From this sample of my dataset, I need to drop duplicate rows that have that have same values in all columns except for "parent_station". The duplicate row that will be removed has to be the one with NaN in "parent_station" column and keep the row that has "parent_station" value different than NaN. In this example, the row that needs to be removed is the 4th row, with index of 7789. How can I do this ? I have not yet been able to figure out how.
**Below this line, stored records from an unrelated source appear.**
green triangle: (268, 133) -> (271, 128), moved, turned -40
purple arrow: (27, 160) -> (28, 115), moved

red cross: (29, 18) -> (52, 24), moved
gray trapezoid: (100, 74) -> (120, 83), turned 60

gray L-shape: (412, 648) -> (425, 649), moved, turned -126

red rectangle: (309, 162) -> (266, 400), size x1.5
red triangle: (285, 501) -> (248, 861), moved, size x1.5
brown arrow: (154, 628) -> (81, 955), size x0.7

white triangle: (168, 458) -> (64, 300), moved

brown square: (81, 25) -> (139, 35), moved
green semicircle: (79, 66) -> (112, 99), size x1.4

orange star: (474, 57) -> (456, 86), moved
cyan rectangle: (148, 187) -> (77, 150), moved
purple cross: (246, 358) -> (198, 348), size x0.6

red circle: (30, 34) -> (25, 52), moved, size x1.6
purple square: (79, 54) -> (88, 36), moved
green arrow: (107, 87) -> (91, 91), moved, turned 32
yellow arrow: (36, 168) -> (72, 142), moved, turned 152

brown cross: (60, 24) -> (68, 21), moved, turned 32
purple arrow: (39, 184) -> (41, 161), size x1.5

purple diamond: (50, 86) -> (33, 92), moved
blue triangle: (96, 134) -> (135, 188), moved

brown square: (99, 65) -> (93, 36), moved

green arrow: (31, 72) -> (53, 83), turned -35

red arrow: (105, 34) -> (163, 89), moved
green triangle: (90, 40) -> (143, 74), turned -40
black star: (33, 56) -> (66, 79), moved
stop_id stop_name parent_station trip_id arrival_time departure_time stop_sequence route_id trip_headsign
7022 87413385 Gare de Yvetot StopArea:OCE87413385 OCESN003100F140147152 05:49:00 05:50:00 2.0 OCE1506035 3100.0
3518 87411017 Gare de Rouen-Rive-Droite StopArea:OCE87411017 OCESN003100F140147152 06:12:00 06:15:00 3.0 OCE1506035 3100.0
8040 87413013 Gare de Le Havre StopArea:OCE87413013 OCESN003100F140147152 05:20:00 05:20:00 0.0 OCE1506035 3100.0
7789 87413013 Gare de Le Havre NaN OCESN003100F140147152 05:20:00 05:20:00 0.0 OCE1506035 3100.0
7197 87413344 Gare de Bréauté-Beuzeville NaN OCESN003100F140147152 05:35:00 05:36:00 1.0 OCE1506035 3100.0
CodePudding user response:
You can use a boolean mask:
out = df[~df.drop('parent_station', axis=1).duplicated(keep=False) | pd.notna(df['parent_station'])]
Output:
stop_id stop_name parent_station \
index
7022 87413385 Gare de Yvetot StopArea:OCE87413385
3518 87411017 Gare de Rouen-Rive-Droite StopArea:OCE87411017
8040 87413013 Gare de Le Havre StopArea:OCE87413013
7197 87413344 Gare de Bréauté-Beuzeville NaN
trip_id arrival_time departure_time stop_sequence \
index
7022 OCESN003100F140147152 05:49:00 05:50:00 2.0
3518 OCESN003100F140147152 06:12:00 06:15:00 3.0
8040 OCESN003100F140147152 05:20:00 05:20:00 0.0
7197 OCESN003100F140147152 05:35:00 05:36:00 1.0
route_id trip_headsign
index
7022 OCE1506035 3100.0
3518 OCE1506035 3100.0
8040 OCE1506035 3100.0
7197 OCE1506035 3100.0
CodePudding user response:
Use drop_duplicates
:
cols = df.columns[df.columns != 'parent_station']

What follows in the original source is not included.